Evidently, Eakle's route took him over the northern end of Red Hill to Porterstown Road. Then he headed west on the road leading to Sharpsburg (Route 34 today), crossing Antietam Creek at the Middle Bridge. Approaching the battle zone, he turned his horses to the right onto the Roulette farm, coming in contact with Graham's battery near the Sunken Road in the vicinity where the observation tower stands today.
Aaron Snyder became a schoolteacher in the area. One of his students was Clarence "Pat" Eakle, a grandson born two years after Martin Eakle died. Pat remembered his schoolteacher telling him how his grandfather "came through the artillery barrage untouched, but one of his horses was badly wounded." Snyder also related to his students that "good rye whisky" from the buggy was given to battle-weary troops.
Although a Confederate sympathizer, Martin Eakle showed mercy as well to fallen members of a Union battery. The following year, he might have reconsidered his allegiance to the Southern cause.

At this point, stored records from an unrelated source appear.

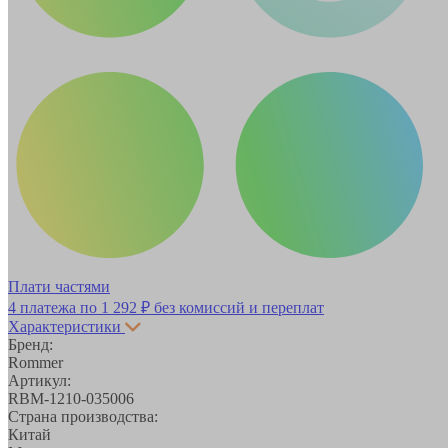
Плати частями
4 платежа по
1 292 ₽
без комиссий и переплат
Характеристики
Бренд:
Rommer
Артикул:
RBM-1210-035006
Страна производства:
Китай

On June 21, 1863, while on the way to Gettysburg, Confederate Maj. Gen. Edward Johnson, commanding Stonewall Jackson's old division (Jackson had been killed in May), stopped at the mill and ordered Martin Eakle to "proceed to grind flour for the Confederate states or your mill will be impressed for that purpose." Those handwritten orders remained in possession of Pat Eakle until his death but have vanished to the elements and time along with the old buggy and whiskey container.
Land records from 1866 indicate that Martin and Catherine Eakle sold their property to Washington County Railroad Co. as the B&O; Railroad was put through, cutting off the millrace and water power to the mill. Today, no sign of the steel tracks or old limestone mill exists.
Martin Eakle died on May 7, 1878, two months before his 62nd birthday. Catherine was placed by her husband's side in 1899 in Fairview Cemetery at Keedysville.
Richard E. Clem is a cabinetmaker in Hagerstown, Md., and a frequent contributor to this page.